01:22:50.430 --> 01:22:55.250 Um, my questions are for Pat and Nicola, um, because they kind of relate to the same thing
01:22:55.250 --> 01:23:01.629 about explanting these patients, and I think when you're talking about doing that when a
01:23:01.629 --> 01:23:05.189 patient comes to you privately, you're not dealing with what we do.
01:23:05.424 --> 01:23:10.444 with, I, I work both in Australia and the UK in a universal healthcare system where we've got
01:23:10.444 --> 01:23:15.794 to manage the resources, uh, in terms of, you know, who we can offer because we have long
01:23:15.794 --> 01:23:20.555 waiting lists for cancer, trauma, other things. So how do you reconcile that?
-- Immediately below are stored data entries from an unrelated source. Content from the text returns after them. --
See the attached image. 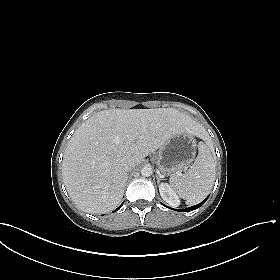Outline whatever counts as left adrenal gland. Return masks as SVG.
<instances>
[{"mask_svg": "<svg viewBox=\"0 0 280 280\" xmlns=\"http://www.w3.org/2000/svg\"><path fill=\"white\" fill-rule=\"evenodd\" d=\"M156 178H157V182L160 183L161 177H159V176L157 175Z\"/></svg>", "mask_w": 280, "mask_h": 280, "instance_id": "obj_1", "label": "left adrenal gland"}]
</instances>
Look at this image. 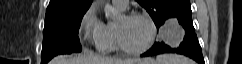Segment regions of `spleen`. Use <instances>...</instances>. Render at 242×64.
<instances>
[{
	"instance_id": "spleen-1",
	"label": "spleen",
	"mask_w": 242,
	"mask_h": 64,
	"mask_svg": "<svg viewBox=\"0 0 242 64\" xmlns=\"http://www.w3.org/2000/svg\"><path fill=\"white\" fill-rule=\"evenodd\" d=\"M157 64H192L190 60L187 58L180 56V55H174V54H164L159 55L156 58Z\"/></svg>"
}]
</instances>
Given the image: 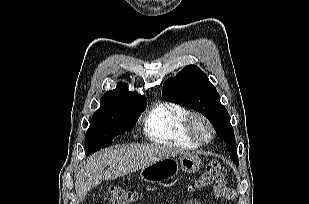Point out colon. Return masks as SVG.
<instances>
[{"label": "colon", "mask_w": 309, "mask_h": 204, "mask_svg": "<svg viewBox=\"0 0 309 204\" xmlns=\"http://www.w3.org/2000/svg\"><path fill=\"white\" fill-rule=\"evenodd\" d=\"M225 174L226 170L221 163L219 161H212L206 166L204 172L201 174L194 187L196 189H203L216 185L223 180ZM137 198V192L112 186L107 189L105 202L107 204H132L137 200Z\"/></svg>", "instance_id": "obj_1"}]
</instances>
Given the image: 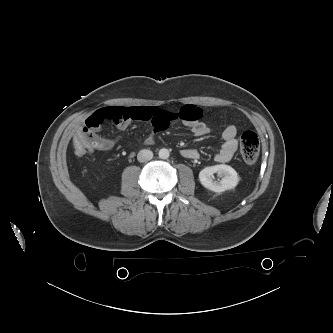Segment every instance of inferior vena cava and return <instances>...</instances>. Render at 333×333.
<instances>
[{
  "label": "inferior vena cava",
  "instance_id": "602c4592",
  "mask_svg": "<svg viewBox=\"0 0 333 333\" xmlns=\"http://www.w3.org/2000/svg\"><path fill=\"white\" fill-rule=\"evenodd\" d=\"M153 158V153L152 151L148 150V149H143L141 151H139L138 155H137V160L139 162H147L149 160H151Z\"/></svg>",
  "mask_w": 333,
  "mask_h": 333
}]
</instances>
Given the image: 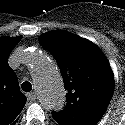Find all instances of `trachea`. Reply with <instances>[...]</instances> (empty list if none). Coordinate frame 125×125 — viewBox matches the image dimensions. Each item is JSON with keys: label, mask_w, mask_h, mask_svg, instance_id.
Masks as SVG:
<instances>
[{"label": "trachea", "mask_w": 125, "mask_h": 125, "mask_svg": "<svg viewBox=\"0 0 125 125\" xmlns=\"http://www.w3.org/2000/svg\"><path fill=\"white\" fill-rule=\"evenodd\" d=\"M21 87H22V90L25 92H30L32 90V84L28 81L23 82Z\"/></svg>", "instance_id": "1"}]
</instances>
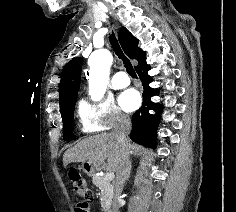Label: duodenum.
I'll return each instance as SVG.
<instances>
[{
  "instance_id": "obj_1",
  "label": "duodenum",
  "mask_w": 236,
  "mask_h": 212,
  "mask_svg": "<svg viewBox=\"0 0 236 212\" xmlns=\"http://www.w3.org/2000/svg\"><path fill=\"white\" fill-rule=\"evenodd\" d=\"M108 212H117L116 209L111 208Z\"/></svg>"
}]
</instances>
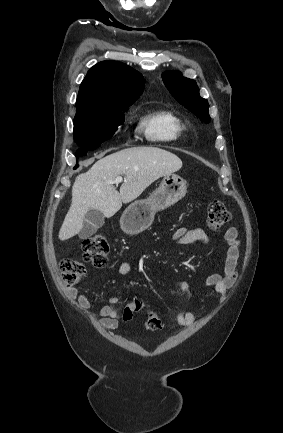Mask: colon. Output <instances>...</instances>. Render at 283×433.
<instances>
[{"instance_id":"1","label":"colon","mask_w":283,"mask_h":433,"mask_svg":"<svg viewBox=\"0 0 283 433\" xmlns=\"http://www.w3.org/2000/svg\"><path fill=\"white\" fill-rule=\"evenodd\" d=\"M230 220V213L220 201H211L207 206L206 225L209 229L216 231L221 229ZM83 259L97 268H104L108 261L109 243L107 237L102 233L94 234L82 243ZM61 271L64 282L68 286L77 284L85 272L84 266L71 259L61 262ZM142 308L138 300L128 304L123 311V319L129 321L134 314ZM145 326L149 331H156L162 326V318L153 312L147 316Z\"/></svg>"}]
</instances>
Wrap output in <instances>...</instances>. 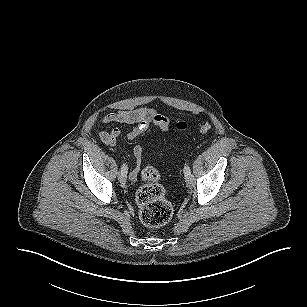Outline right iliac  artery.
<instances>
[{
    "label": "right iliac artery",
    "instance_id": "1",
    "mask_svg": "<svg viewBox=\"0 0 307 307\" xmlns=\"http://www.w3.org/2000/svg\"><path fill=\"white\" fill-rule=\"evenodd\" d=\"M127 170H128L127 165H126V164H123V165L121 166V171L124 172V173H127Z\"/></svg>",
    "mask_w": 307,
    "mask_h": 307
}]
</instances>
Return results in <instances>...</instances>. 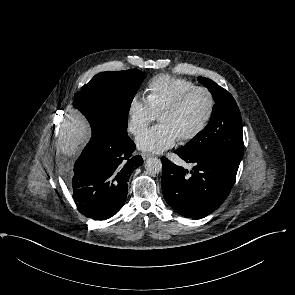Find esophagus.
<instances>
[{"mask_svg": "<svg viewBox=\"0 0 295 295\" xmlns=\"http://www.w3.org/2000/svg\"><path fill=\"white\" fill-rule=\"evenodd\" d=\"M141 156L145 160V159L151 157L152 155L150 153H142Z\"/></svg>", "mask_w": 295, "mask_h": 295, "instance_id": "obj_1", "label": "esophagus"}]
</instances>
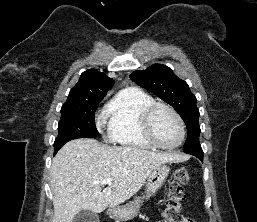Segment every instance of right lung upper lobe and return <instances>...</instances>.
I'll list each match as a JSON object with an SVG mask.
<instances>
[{
    "mask_svg": "<svg viewBox=\"0 0 257 222\" xmlns=\"http://www.w3.org/2000/svg\"><path fill=\"white\" fill-rule=\"evenodd\" d=\"M113 85L112 78L95 69H89L81 74L77 84L70 90L67 101L104 97Z\"/></svg>",
    "mask_w": 257,
    "mask_h": 222,
    "instance_id": "1",
    "label": "right lung upper lobe"
}]
</instances>
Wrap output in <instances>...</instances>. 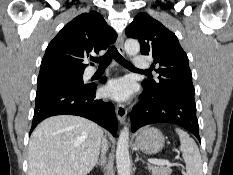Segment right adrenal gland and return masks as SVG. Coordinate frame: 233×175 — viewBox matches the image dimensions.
<instances>
[{
	"instance_id": "2a0ac1e0",
	"label": "right adrenal gland",
	"mask_w": 233,
	"mask_h": 175,
	"mask_svg": "<svg viewBox=\"0 0 233 175\" xmlns=\"http://www.w3.org/2000/svg\"><path fill=\"white\" fill-rule=\"evenodd\" d=\"M106 161L104 159V156L101 155V158L97 161L96 163V167H100L101 169L103 168V166L105 165Z\"/></svg>"
}]
</instances>
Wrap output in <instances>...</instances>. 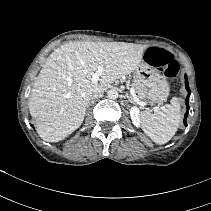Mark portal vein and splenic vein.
<instances>
[{
	"instance_id": "18ae733b",
	"label": "portal vein and splenic vein",
	"mask_w": 211,
	"mask_h": 211,
	"mask_svg": "<svg viewBox=\"0 0 211 211\" xmlns=\"http://www.w3.org/2000/svg\"><path fill=\"white\" fill-rule=\"evenodd\" d=\"M103 71H104L103 66H99L97 71L92 75V81L98 82V80L100 79V76L102 75ZM130 94L133 96V98L135 99L136 102H139V99L136 95V92L132 87L130 88Z\"/></svg>"
}]
</instances>
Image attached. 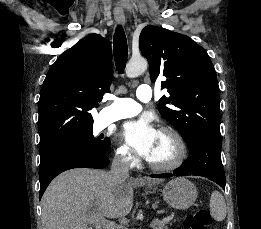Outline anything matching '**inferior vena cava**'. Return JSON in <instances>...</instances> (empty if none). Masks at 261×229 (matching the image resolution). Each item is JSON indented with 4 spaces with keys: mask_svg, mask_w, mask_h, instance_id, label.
<instances>
[{
    "mask_svg": "<svg viewBox=\"0 0 261 229\" xmlns=\"http://www.w3.org/2000/svg\"><path fill=\"white\" fill-rule=\"evenodd\" d=\"M129 161L122 155V157H114L111 165L110 175L115 177L117 181L121 179H128L129 175Z\"/></svg>",
    "mask_w": 261,
    "mask_h": 229,
    "instance_id": "1",
    "label": "inferior vena cava"
}]
</instances>
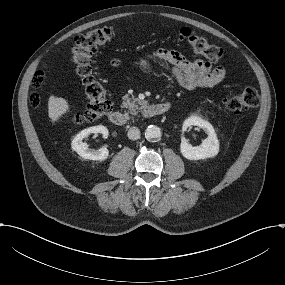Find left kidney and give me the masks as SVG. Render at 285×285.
Returning a JSON list of instances; mask_svg holds the SVG:
<instances>
[{
	"label": "left kidney",
	"instance_id": "obj_1",
	"mask_svg": "<svg viewBox=\"0 0 285 285\" xmlns=\"http://www.w3.org/2000/svg\"><path fill=\"white\" fill-rule=\"evenodd\" d=\"M194 125L203 129L208 136L199 146H192L187 140H182L180 145L182 156L190 161L215 158L219 153V142L212 125L204 120H195Z\"/></svg>",
	"mask_w": 285,
	"mask_h": 285
}]
</instances>
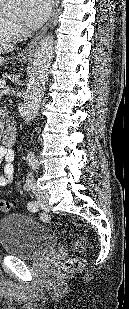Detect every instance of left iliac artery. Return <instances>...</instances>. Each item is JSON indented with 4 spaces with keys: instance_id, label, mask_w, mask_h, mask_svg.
<instances>
[{
    "instance_id": "obj_1",
    "label": "left iliac artery",
    "mask_w": 129,
    "mask_h": 309,
    "mask_svg": "<svg viewBox=\"0 0 129 309\" xmlns=\"http://www.w3.org/2000/svg\"><path fill=\"white\" fill-rule=\"evenodd\" d=\"M31 166H32L33 169H38L39 164L36 163V162H33V163H31ZM31 188H32V187H31ZM28 209H29L30 211H32V212H35V211L38 210V207H37L36 203H32V202H31V203H28ZM41 219H43V220H48V216H47L46 214H42Z\"/></svg>"
}]
</instances>
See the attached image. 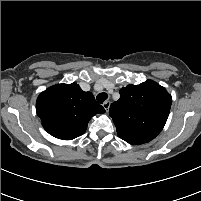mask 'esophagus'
Returning <instances> with one entry per match:
<instances>
[{"label": "esophagus", "mask_w": 201, "mask_h": 201, "mask_svg": "<svg viewBox=\"0 0 201 201\" xmlns=\"http://www.w3.org/2000/svg\"><path fill=\"white\" fill-rule=\"evenodd\" d=\"M103 108L106 110V112H108L109 111V108H110V101H105L104 103H103Z\"/></svg>", "instance_id": "obj_1"}]
</instances>
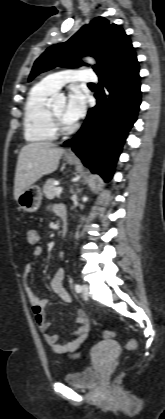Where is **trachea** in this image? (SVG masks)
Instances as JSON below:
<instances>
[{"label":"trachea","instance_id":"1","mask_svg":"<svg viewBox=\"0 0 165 419\" xmlns=\"http://www.w3.org/2000/svg\"><path fill=\"white\" fill-rule=\"evenodd\" d=\"M89 85H94V83H89Z\"/></svg>","mask_w":165,"mask_h":419}]
</instances>
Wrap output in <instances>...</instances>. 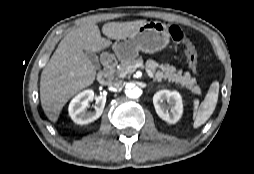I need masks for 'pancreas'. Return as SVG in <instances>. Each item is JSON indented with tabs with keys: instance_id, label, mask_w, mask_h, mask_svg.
<instances>
[{
	"instance_id": "obj_1",
	"label": "pancreas",
	"mask_w": 254,
	"mask_h": 174,
	"mask_svg": "<svg viewBox=\"0 0 254 174\" xmlns=\"http://www.w3.org/2000/svg\"><path fill=\"white\" fill-rule=\"evenodd\" d=\"M142 62V57L121 60L116 70V75L120 78L131 76L134 70L130 67ZM159 68L160 70L155 71V80L160 81L164 79L168 82H174L181 87H186L194 94H201V88L197 85L196 79L191 77L189 72L182 74L181 71H177L174 66H170L167 63L160 64Z\"/></svg>"
}]
</instances>
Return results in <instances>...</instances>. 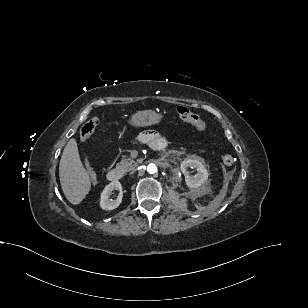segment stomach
I'll list each match as a JSON object with an SVG mask.
<instances>
[{
	"label": "stomach",
	"mask_w": 308,
	"mask_h": 308,
	"mask_svg": "<svg viewBox=\"0 0 308 308\" xmlns=\"http://www.w3.org/2000/svg\"><path fill=\"white\" fill-rule=\"evenodd\" d=\"M162 115L153 110H140L131 115L128 120L133 127H147L160 123Z\"/></svg>",
	"instance_id": "1"
}]
</instances>
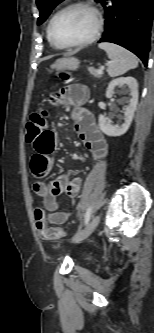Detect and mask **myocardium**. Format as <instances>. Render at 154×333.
Masks as SVG:
<instances>
[{
	"instance_id": "f54148a6",
	"label": "myocardium",
	"mask_w": 154,
	"mask_h": 333,
	"mask_svg": "<svg viewBox=\"0 0 154 333\" xmlns=\"http://www.w3.org/2000/svg\"><path fill=\"white\" fill-rule=\"evenodd\" d=\"M73 8H84V9L89 10L92 13V15L94 17V21H95L94 30H93V33L91 34V36L88 37L87 39H84L82 41H79V42H76L73 44H61L57 41V39L54 36L53 25H54L56 19L61 14H63L67 10H70ZM102 28H103V21H102V16H101V13L99 12V10L91 3L77 1V2H72V3L65 5L52 16V18L50 19L49 24H48V35L50 37L51 42L54 44L55 47H57L59 49H74V48L84 47V46H87V45L95 42L99 38V36L102 32Z\"/></svg>"
}]
</instances>
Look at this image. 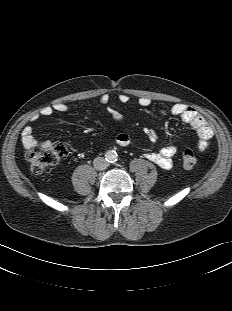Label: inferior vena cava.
<instances>
[{"instance_id": "inferior-vena-cava-1", "label": "inferior vena cava", "mask_w": 232, "mask_h": 311, "mask_svg": "<svg viewBox=\"0 0 232 311\" xmlns=\"http://www.w3.org/2000/svg\"><path fill=\"white\" fill-rule=\"evenodd\" d=\"M93 165L96 170H105L108 166V163L106 162L105 158L103 157H96L93 161Z\"/></svg>"}]
</instances>
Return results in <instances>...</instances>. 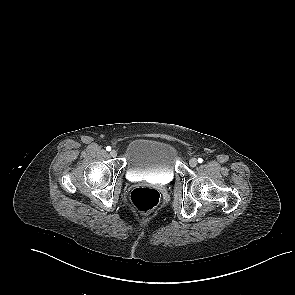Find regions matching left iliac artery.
<instances>
[{"mask_svg":"<svg viewBox=\"0 0 295 295\" xmlns=\"http://www.w3.org/2000/svg\"><path fill=\"white\" fill-rule=\"evenodd\" d=\"M198 162L199 163H202L203 162V159L202 158H198Z\"/></svg>","mask_w":295,"mask_h":295,"instance_id":"44dca946","label":"left iliac artery"}]
</instances>
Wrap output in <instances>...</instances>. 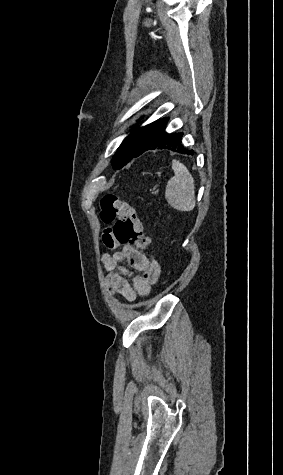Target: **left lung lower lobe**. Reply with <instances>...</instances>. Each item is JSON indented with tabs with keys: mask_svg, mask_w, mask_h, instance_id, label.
Listing matches in <instances>:
<instances>
[{
	"mask_svg": "<svg viewBox=\"0 0 283 475\" xmlns=\"http://www.w3.org/2000/svg\"><path fill=\"white\" fill-rule=\"evenodd\" d=\"M167 122L168 118L152 122L144 126L138 135L130 134L125 138L113 157L114 169H120L133 158L154 149H168L193 155L194 151L186 149L182 144L183 133L168 134L165 132Z\"/></svg>",
	"mask_w": 283,
	"mask_h": 475,
	"instance_id": "left-lung-lower-lobe-1",
	"label": "left lung lower lobe"
}]
</instances>
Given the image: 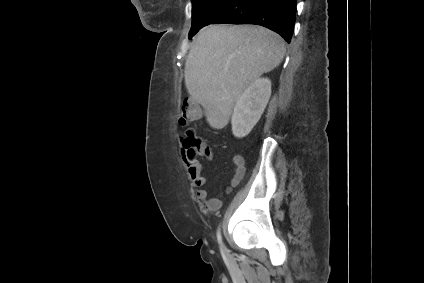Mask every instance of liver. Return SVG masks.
<instances>
[{"instance_id": "6515ba94", "label": "liver", "mask_w": 424, "mask_h": 283, "mask_svg": "<svg viewBox=\"0 0 424 283\" xmlns=\"http://www.w3.org/2000/svg\"><path fill=\"white\" fill-rule=\"evenodd\" d=\"M285 55L282 37L258 25H208L194 37L184 69L187 91L209 125L225 127L235 102Z\"/></svg>"}]
</instances>
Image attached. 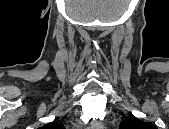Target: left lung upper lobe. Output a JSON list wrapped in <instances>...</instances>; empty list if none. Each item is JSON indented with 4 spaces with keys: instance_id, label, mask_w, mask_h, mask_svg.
<instances>
[{
    "instance_id": "1",
    "label": "left lung upper lobe",
    "mask_w": 169,
    "mask_h": 129,
    "mask_svg": "<svg viewBox=\"0 0 169 129\" xmlns=\"http://www.w3.org/2000/svg\"><path fill=\"white\" fill-rule=\"evenodd\" d=\"M119 129H157V127L136 117H129L126 121L120 123Z\"/></svg>"
}]
</instances>
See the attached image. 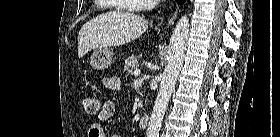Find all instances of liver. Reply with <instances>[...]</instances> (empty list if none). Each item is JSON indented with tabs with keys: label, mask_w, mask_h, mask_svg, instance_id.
Here are the masks:
<instances>
[{
	"label": "liver",
	"mask_w": 280,
	"mask_h": 137,
	"mask_svg": "<svg viewBox=\"0 0 280 137\" xmlns=\"http://www.w3.org/2000/svg\"><path fill=\"white\" fill-rule=\"evenodd\" d=\"M148 26V21L130 12L112 11L98 15L79 31L78 57L82 58L92 49L127 44L140 37Z\"/></svg>",
	"instance_id": "6515ba94"
}]
</instances>
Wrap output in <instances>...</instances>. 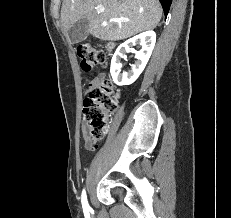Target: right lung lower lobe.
<instances>
[{
	"label": "right lung lower lobe",
	"mask_w": 231,
	"mask_h": 218,
	"mask_svg": "<svg viewBox=\"0 0 231 218\" xmlns=\"http://www.w3.org/2000/svg\"><path fill=\"white\" fill-rule=\"evenodd\" d=\"M159 1L163 7L165 16H167L172 0H159Z\"/></svg>",
	"instance_id": "98d812e1"
}]
</instances>
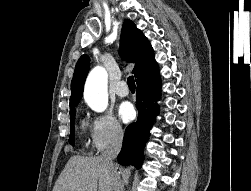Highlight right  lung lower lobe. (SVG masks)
Segmentation results:
<instances>
[{"mask_svg": "<svg viewBox=\"0 0 251 191\" xmlns=\"http://www.w3.org/2000/svg\"><path fill=\"white\" fill-rule=\"evenodd\" d=\"M161 80L159 75L137 84L136 107L138 119L125 131L122 149L117 160L122 165H133L139 168L143 161V147L150 136L159 107L154 101L160 99Z\"/></svg>", "mask_w": 251, "mask_h": 191, "instance_id": "obj_1", "label": "right lung lower lobe"}]
</instances>
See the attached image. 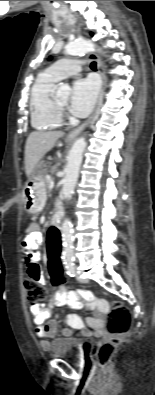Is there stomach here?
Returning <instances> with one entry per match:
<instances>
[{"label":"stomach","instance_id":"1","mask_svg":"<svg viewBox=\"0 0 155 395\" xmlns=\"http://www.w3.org/2000/svg\"><path fill=\"white\" fill-rule=\"evenodd\" d=\"M23 197L27 212L37 214L44 208L47 198L46 187L42 172L38 168L29 177L23 190Z\"/></svg>","mask_w":155,"mask_h":395}]
</instances>
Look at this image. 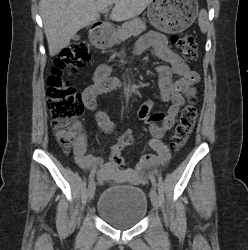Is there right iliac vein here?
<instances>
[{"mask_svg":"<svg viewBox=\"0 0 248 250\" xmlns=\"http://www.w3.org/2000/svg\"><path fill=\"white\" fill-rule=\"evenodd\" d=\"M95 189H96V184L94 182V180H92L89 185H88V189H87V197H88V201H91V199L93 198L94 194H95Z\"/></svg>","mask_w":248,"mask_h":250,"instance_id":"63e3f726","label":"right iliac vein"}]
</instances>
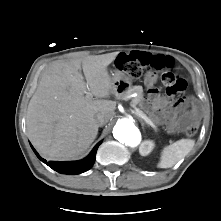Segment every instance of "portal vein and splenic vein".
<instances>
[{"mask_svg": "<svg viewBox=\"0 0 221 221\" xmlns=\"http://www.w3.org/2000/svg\"><path fill=\"white\" fill-rule=\"evenodd\" d=\"M131 107L134 109L135 113L142 118L147 124L153 127L155 130H158L157 127L149 120V118L139 109L136 107L135 104L131 103Z\"/></svg>", "mask_w": 221, "mask_h": 221, "instance_id": "portal-vein-and-splenic-vein-1", "label": "portal vein and splenic vein"}]
</instances>
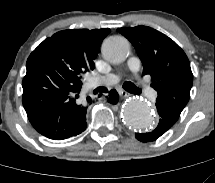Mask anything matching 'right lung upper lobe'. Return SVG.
Segmentation results:
<instances>
[{
    "label": "right lung upper lobe",
    "instance_id": "1",
    "mask_svg": "<svg viewBox=\"0 0 215 183\" xmlns=\"http://www.w3.org/2000/svg\"><path fill=\"white\" fill-rule=\"evenodd\" d=\"M109 32L108 28L60 31L45 39L31 54L38 56L49 70L64 69L66 55L80 58L87 68L93 70L100 44Z\"/></svg>",
    "mask_w": 215,
    "mask_h": 183
}]
</instances>
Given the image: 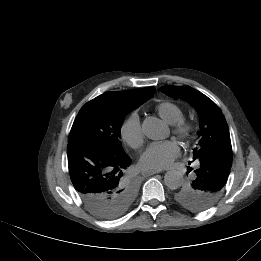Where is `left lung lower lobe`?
<instances>
[{"label":"left lung lower lobe","mask_w":261,"mask_h":261,"mask_svg":"<svg viewBox=\"0 0 261 261\" xmlns=\"http://www.w3.org/2000/svg\"><path fill=\"white\" fill-rule=\"evenodd\" d=\"M191 163V162H190ZM208 161H202L199 168L195 170L194 180H207V177H214L218 179H226L228 177L231 166L221 168L222 170L215 171L212 164ZM190 169V167H188ZM193 180V181H194Z\"/></svg>","instance_id":"obj_1"}]
</instances>
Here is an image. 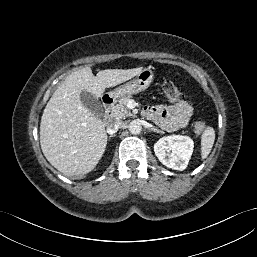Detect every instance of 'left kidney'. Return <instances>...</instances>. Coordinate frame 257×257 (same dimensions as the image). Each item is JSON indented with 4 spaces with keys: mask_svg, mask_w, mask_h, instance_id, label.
<instances>
[{
    "mask_svg": "<svg viewBox=\"0 0 257 257\" xmlns=\"http://www.w3.org/2000/svg\"><path fill=\"white\" fill-rule=\"evenodd\" d=\"M194 148V142L190 137L170 135L160 138L154 144V152L159 161L174 170L186 169ZM172 153L168 154L167 151Z\"/></svg>",
    "mask_w": 257,
    "mask_h": 257,
    "instance_id": "obj_1",
    "label": "left kidney"
}]
</instances>
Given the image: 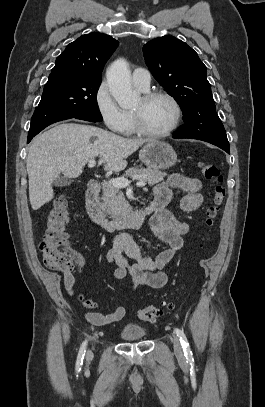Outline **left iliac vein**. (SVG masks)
I'll return each mask as SVG.
<instances>
[{
	"label": "left iliac vein",
	"instance_id": "1",
	"mask_svg": "<svg viewBox=\"0 0 265 407\" xmlns=\"http://www.w3.org/2000/svg\"><path fill=\"white\" fill-rule=\"evenodd\" d=\"M171 341H172V343H173V347H174V351H175L176 355H177L179 358L183 359V358H184V354H183V350H182V346H181L180 339H179L177 336L172 335V336H171Z\"/></svg>",
	"mask_w": 265,
	"mask_h": 407
}]
</instances>
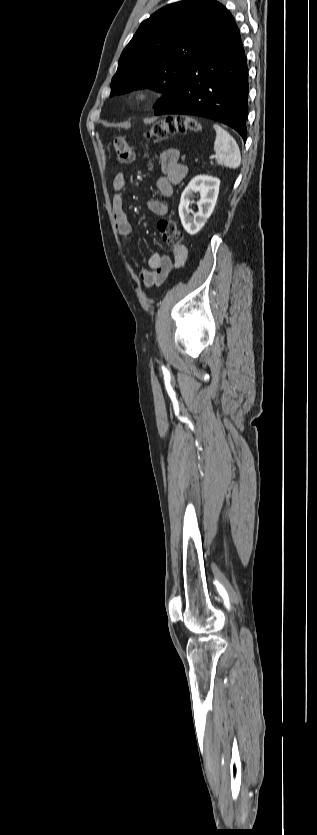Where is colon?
<instances>
[{
    "label": "colon",
    "mask_w": 317,
    "mask_h": 835,
    "mask_svg": "<svg viewBox=\"0 0 317 835\" xmlns=\"http://www.w3.org/2000/svg\"><path fill=\"white\" fill-rule=\"evenodd\" d=\"M199 124L190 117L166 118L155 123L147 132L148 138H165L176 133L196 132ZM113 147L121 163L130 164L135 160V152L123 136H116ZM162 240L170 247H179L182 236L177 223L170 218H161L157 223Z\"/></svg>",
    "instance_id": "colon-1"
}]
</instances>
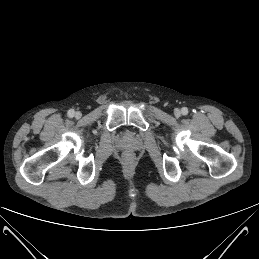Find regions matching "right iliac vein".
Listing matches in <instances>:
<instances>
[{"label": "right iliac vein", "mask_w": 259, "mask_h": 259, "mask_svg": "<svg viewBox=\"0 0 259 259\" xmlns=\"http://www.w3.org/2000/svg\"><path fill=\"white\" fill-rule=\"evenodd\" d=\"M75 117H76V118H80V117H81V113H80V112H76V113H75Z\"/></svg>", "instance_id": "63e3f726"}]
</instances>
01:23:20.625 --> 01:23:26.674 And do you, in your countries, do they offer explantation both prophylactically for macro
01:23:26.674 --> 01:23:28.475 textured implants and for BII?
01:23:29.069 --> 01:23:35.020 Or to treat BII in the public sector, and if they do or don't,
01:23:35.060 --> 01:23:36.169 do you think they should?
01:23:36.509 --> 01:23:41.689 In the United States, the private insurance does not pay for it.
01:23:41.939 --> 01:23:44.729 Most of them have, well, some of them will if there's a rupture,
01:23:44.899 --> 01:23:49.100 if there's capture contracture, but most of them have the philosophy that you pay to take
01:23:49.100 --> 01:23:51.529 it in, you pay for any consequence to it.
01:23:52.020 --> 01:23:57.209 Medicare and Medicaid won't tell you ahead of time whether they will pay for something or not.
01:23:57.649 --> 01:24:03.609 Uh, most of the time they won't, uh, but that they'll, it just all depends,
01:24:03.859 --> 01:24:09.379 but, um, yeah, patients are paying to get their implants out mostly in the United States.
01:24:11.890 --> 01:24:18.600 Is that the same for macro textured implants for the textured implants because the FDA
01:24:18.600 --> 01:24:25.120 has not recommended, I think if the FDA recommended implant removal and capsulectomy,
01:24:25.319 --> 01:24:31.080 that might change the environment, but right now, even with textured implants now if a
01:24:31.080 --> 01:24:36.879 patient we we were having problems with the insurance companies not covering diagnosis
01:24:36.879 --> 01:24:38.919 management of patients with.
01:24:39.209 --> 01:24:45.529 Um, that develop ALCL after a cosmetic procedure, and Mark Clemens has done a lot of
01:24:45.529 --> 01:24:49.120 work to get this, to get that covered. They now there's a specific,
01:24:49.410 --> 01:24:55.529 uh, CPT code, and ICD 10 code for breast implant associated ALCL that takes out whether
01:24:55.529 --> 01:24:59.080 the implant was originally placed for cosmetic reasons or not,
01:24:59.089 --> 01:25:04.009 but that that was a that was a problem now but the patient just wants a textured implant
01:25:04.009 --> 01:25:06.080 removed, most insurance won't pay for it.
01:25:07.549 --> 01:25:11.549 Thank you very much. I think as it seems really that I think this
01:25:11.549 --> 01:25:15.990 topic of implant technology is something that we have to pick up again because I think
01:25:15.990 --> 01:25:20.310 there's still a lot to say and um well thank you very much for this session.
01:25:20.319 --> 01:25:24.779 I think it was very, very helpful, useful, and a lot of information here.
01:25:25.729 --> 01:25:28.759 Hence, I think we have reached the end of this meeting.
01:25:29.370 --> 01:25:34.180 It was 3 incentive days and um in new format, in new ways,
01:25:34.569 --> 01:25:36.490 and I think in behalf of the.
01:25:37.209 --> 01:25:38.419 Scientific team.
01:25:39.270 --> 01:25:43.640 We thank everybody that has come. We thank the industry that has supported this
01:25:43.640 --> 01:25:46.629 meeting. We thank MA Healthcare, who has done the
01:25:46.629 --> 01:25:53.229 organisation, um we thank again the College of the Royal College of Physicians that has hosted
01:25:53.229 --> 01:25:57.109 us here again and the helpers who have been supporting us.
01:25:57.270 --> 01:26:00.990 So a lot of people who have put together this, this meeting,
01:26:01.029 --> 01:26:07.950 support, and um we're looking very much forward to see you in a year's time with uh
01:26:07.950 --> 01:26:10.209 hopefully a new. And a different programme.
01:26:10.290 --> 01:26:12.770 So thank you very much everybody and safe journey homes.